■ What you need to do
Hand back the entries exactly as written, minus every picture.

■ Source material

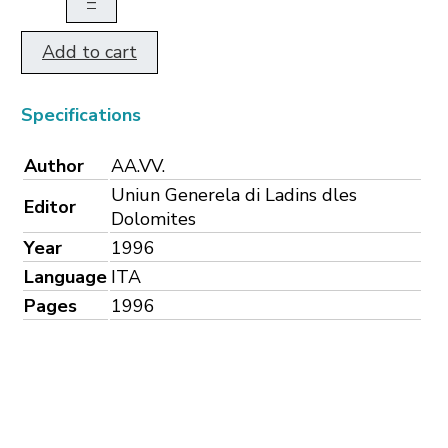
–
Add to cart
Specifications
Author
AA.VV.
Uniun Generela di Ladins dles
Editor
Dolomites
Year
1996
Language
ITA
Pages
1996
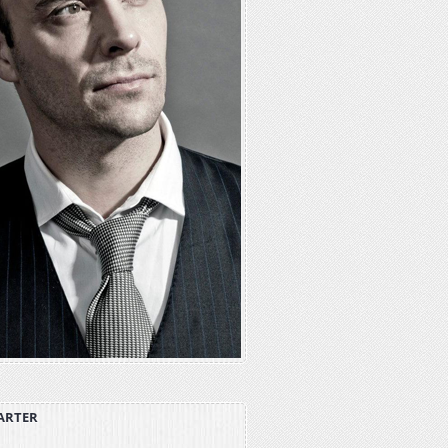
ARTER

■ Solution below
–
Add to cart
Specifications
Author
AA.VV.
Uniun Generela di Ladins dles
Editor
Dolomites
Year
1996
Language
ITA
Pages
1996
ARTER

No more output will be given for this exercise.